Paul Webb, trader at deal4free.com, said investors may start moving back into the market, but warned: "With little on the economic or corporate calendars over the next 24 hours, gains may well be capped."

In London, HBOS lost one per cent of its value, down 10.5p to 836.5p, despite delivering betterthanexpected results and saying it had doubled profits since its creation from the merger of Halifax and Bank of Scotland in 2001.

Analysts cited concern over the level of bad debts at its retail arm for the share price fall. Lloyds TSB, which will post annual results on Friday, fell almost one per cent, or 4.5p to 490.75p while Barclays was 8.5p lower at 566p.

Insurer Prudential also slipped one per cent in the wake of its results, but recovered as the session wore on to stand 1.75p higher at 486.25p.

It improved annual profits by 39 per cent and set out its expectations for a further strong rise in sales growth in the UK this year.

Other financial stocks in the doldrums included Royal & Sun Alliance, off 1.5p at 83.25p, and Norwich Union owner Aviva, down a penny to 659.5p.

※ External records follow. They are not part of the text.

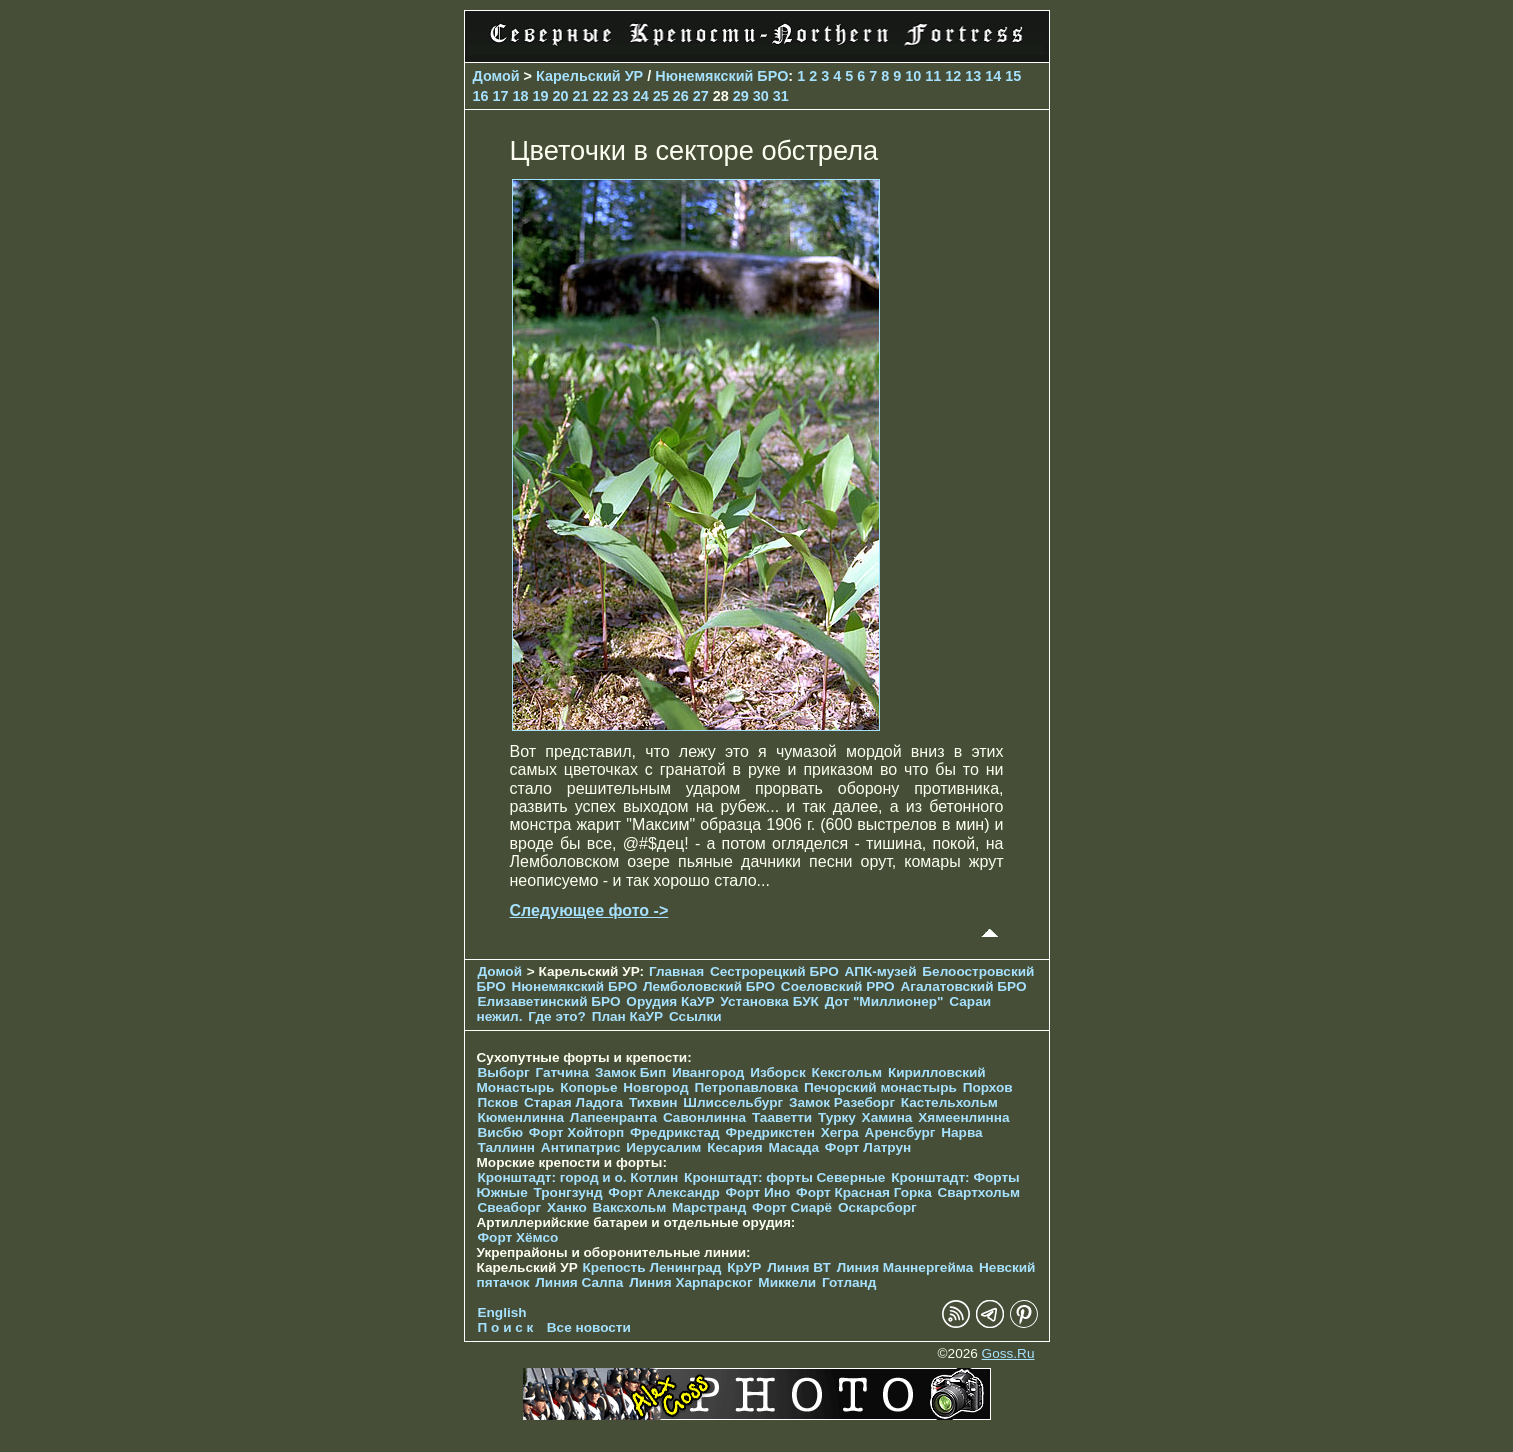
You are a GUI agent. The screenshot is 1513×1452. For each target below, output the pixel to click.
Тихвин (653, 1102)
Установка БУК (769, 1001)
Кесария (735, 1147)
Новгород (655, 1087)
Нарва (961, 1132)
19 (541, 96)
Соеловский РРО (838, 986)
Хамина (887, 1117)
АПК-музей (881, 971)
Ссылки (695, 1016)
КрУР (744, 1267)
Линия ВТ (799, 1267)
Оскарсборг (877, 1207)
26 (681, 96)
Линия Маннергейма (905, 1267)
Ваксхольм (630, 1207)
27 (701, 96)
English (502, 1312)
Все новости (589, 1327)
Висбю (501, 1132)
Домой (496, 76)
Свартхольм (978, 1192)
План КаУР (628, 1016)
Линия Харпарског (690, 1282)
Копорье (588, 1087)
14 (993, 76)
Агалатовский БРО (963, 986)
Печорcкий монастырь (880, 1087)
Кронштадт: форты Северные (784, 1177)
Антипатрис (581, 1147)
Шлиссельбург (733, 1102)
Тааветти (782, 1117)
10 (913, 76)
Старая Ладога (573, 1102)
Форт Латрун (868, 1147)
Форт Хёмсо (518, 1237)
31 (781, 96)
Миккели (787, 1282)
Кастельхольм (949, 1102)
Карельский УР (589, 76)
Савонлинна (704, 1117)
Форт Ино (758, 1192)
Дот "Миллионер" (884, 1001)
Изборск (778, 1072)
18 (521, 96)
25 (661, 96)
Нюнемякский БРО (721, 76)
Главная (676, 971)
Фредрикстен (770, 1132)
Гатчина (562, 1072)
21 (581, 96)
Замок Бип (630, 1072)
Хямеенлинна (963, 1117)
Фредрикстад (675, 1132)
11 (933, 76)
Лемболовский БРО (709, 986)
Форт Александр (663, 1192)
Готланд (849, 1282)
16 (481, 96)
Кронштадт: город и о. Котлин (578, 1177)
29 (741, 96)
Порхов (988, 1087)
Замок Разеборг (842, 1102)
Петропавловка (746, 1087)
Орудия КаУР (670, 1001)
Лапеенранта (613, 1117)
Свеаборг (510, 1207)
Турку (837, 1117)
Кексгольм (847, 1072)
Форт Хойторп (576, 1132)
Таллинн (507, 1147)
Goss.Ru (1008, 1353)
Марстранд (709, 1207)
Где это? (557, 1016)
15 (1013, 76)
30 (761, 96)
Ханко (567, 1207)
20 (561, 96)
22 (601, 96)
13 (973, 76)
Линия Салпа (579, 1282)
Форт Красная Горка (864, 1192)
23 (621, 96)
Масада (793, 1147)
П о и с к (506, 1327)
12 (953, 76)
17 (501, 96)
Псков (498, 1102)
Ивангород (708, 1072)
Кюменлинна (521, 1117)
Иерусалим (663, 1147)
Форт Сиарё (792, 1207)
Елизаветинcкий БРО (549, 1001)
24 (641, 96)
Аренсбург (900, 1132)
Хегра (840, 1132)
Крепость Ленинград (652, 1267)
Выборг (504, 1072)
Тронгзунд (567, 1192)
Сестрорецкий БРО (774, 971)
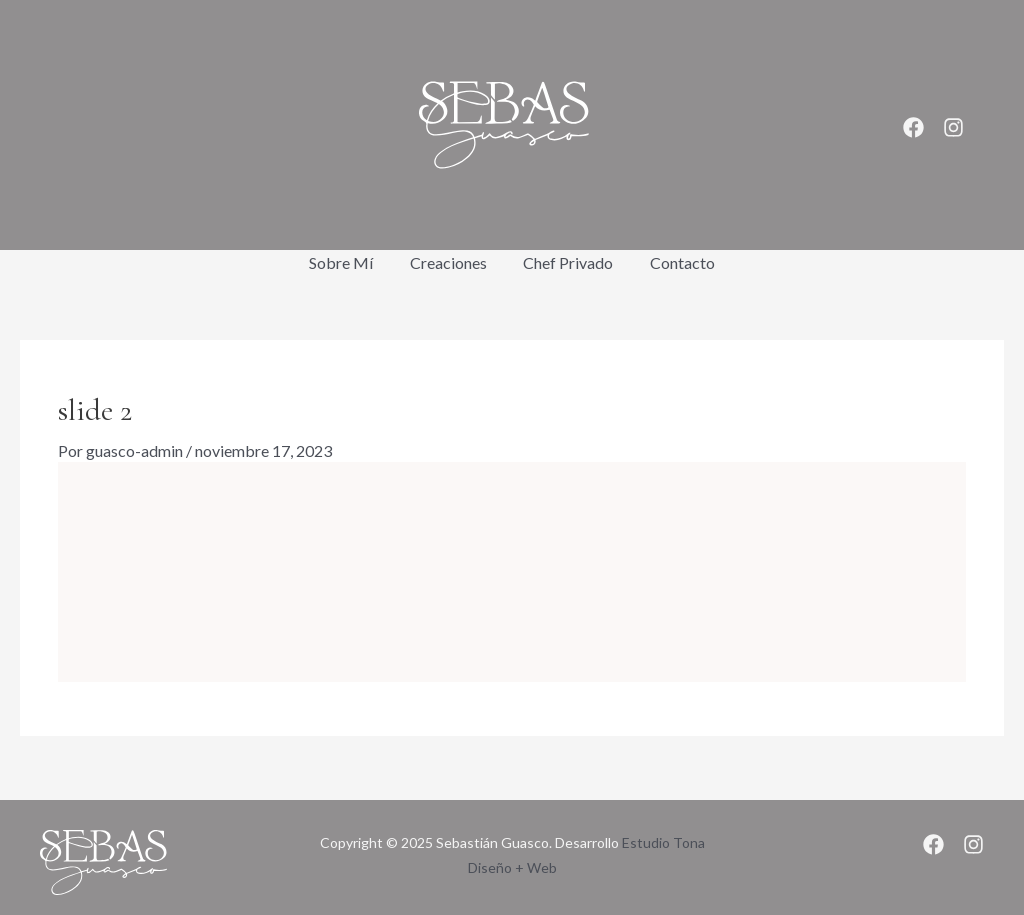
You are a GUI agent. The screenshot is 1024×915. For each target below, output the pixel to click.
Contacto (675, 262)
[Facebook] (913, 127)
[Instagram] (953, 127)
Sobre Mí (348, 262)
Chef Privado (566, 262)
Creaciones (450, 262)
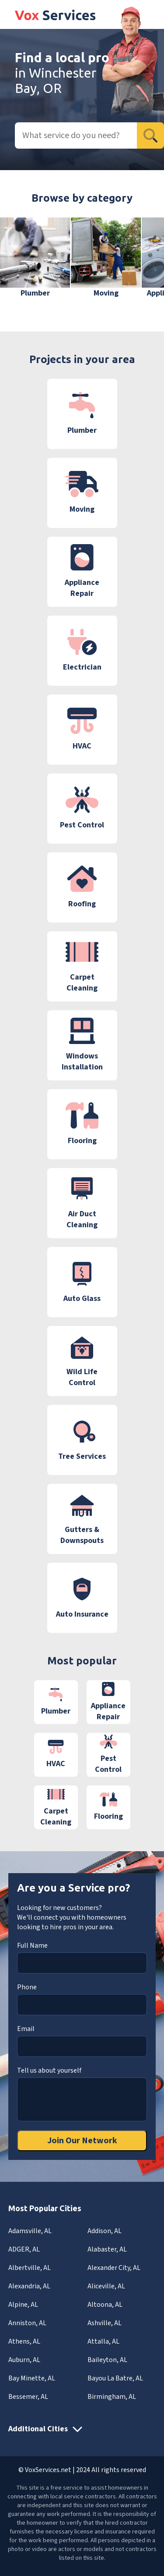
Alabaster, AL (107, 2249)
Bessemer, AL (28, 2396)
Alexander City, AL (113, 2268)
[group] (35, 258)
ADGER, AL (24, 2249)
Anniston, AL (27, 2323)
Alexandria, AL (29, 2286)
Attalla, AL (103, 2341)
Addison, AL (104, 2231)
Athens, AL (24, 2341)
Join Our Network (82, 2140)
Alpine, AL (23, 2304)
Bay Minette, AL (31, 2378)
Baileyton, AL (107, 2360)
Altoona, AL (104, 2304)
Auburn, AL (24, 2360)
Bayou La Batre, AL (115, 2378)
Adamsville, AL (30, 2231)
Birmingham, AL (111, 2396)
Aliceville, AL (106, 2286)
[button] (144, 263)
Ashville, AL (104, 2323)
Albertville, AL (29, 2268)
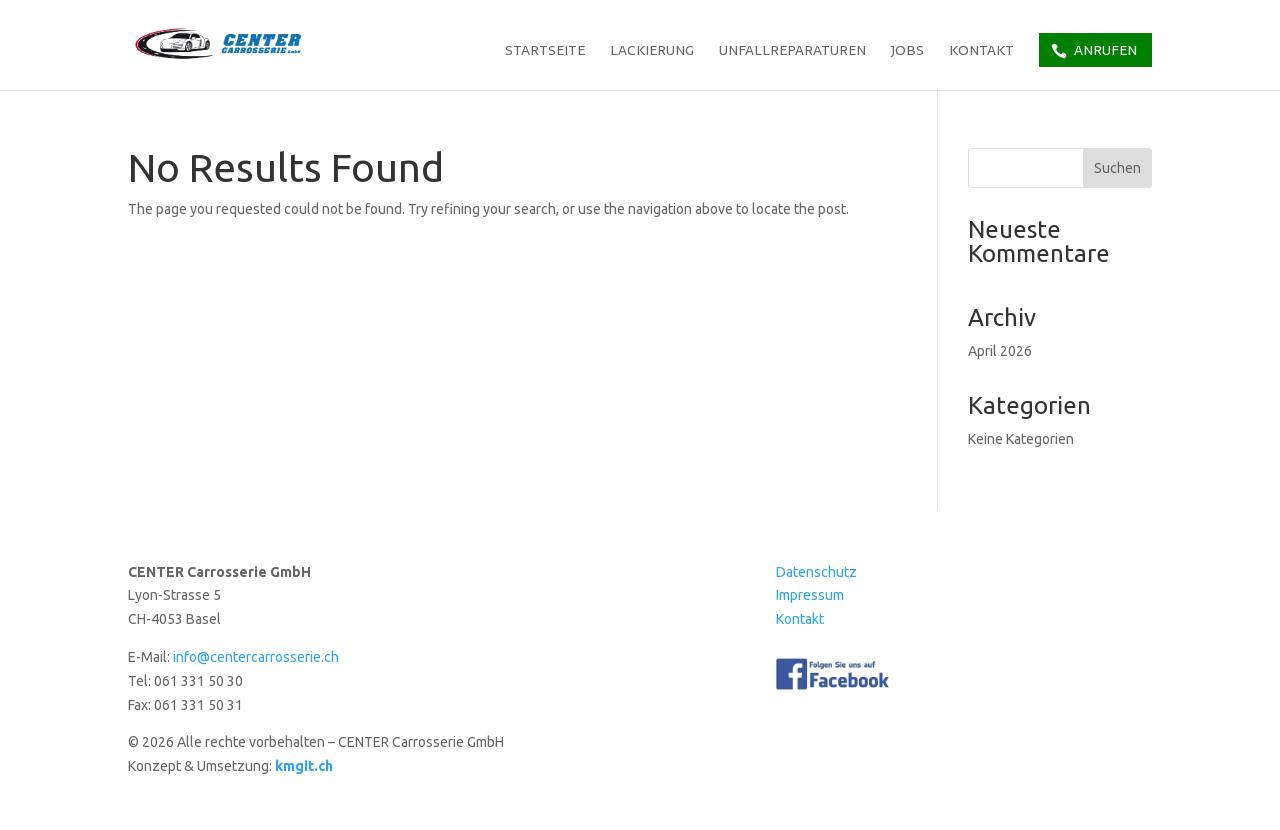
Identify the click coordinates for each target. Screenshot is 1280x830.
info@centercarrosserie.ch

Gambling groups Hilton and William Hill were at the top of the Footsie fallers board after the latter said it was putting thoughts of expanding into casinos on the back burner.

William Hill shares fell 18p to 597p, even though profits rose 16 per cent and the company promised greater returns for shareholders. Hilton was 12p lower at 304.25p.

Shares in Shire Pharmaceuticals failed to move from their opening point of 590p despite a 12 per cent hike in profits from continuing operations. It came as Shire said sales of hyperactivity drug Adderall XR would be flat in the first three months of 2005 because of a safety scare in Canada and a price rise in the United States.

And investors in the company caught up in the controversy surrounding food contaminated with potentially cancercausing dye Sudan 1 breathed a sigh of relief as it stuck by earlier comments that it did not expect to lose money. Shares in Premier Foods lifted 10p to 274p.

Biggest Footsie risers were Man Group up 51p to 1405p, Rentokil Initial rising 2.5p to 162.25p, Sainsbury up 3.75p to 291p and Vodafone rising 1.75p to 140p.

Heaviest fallers were Hilton off 12p to 304.25p, William Hill down 18p to 597p, Gallaher off 21p to 769p and Centrica falling 6p to 235p.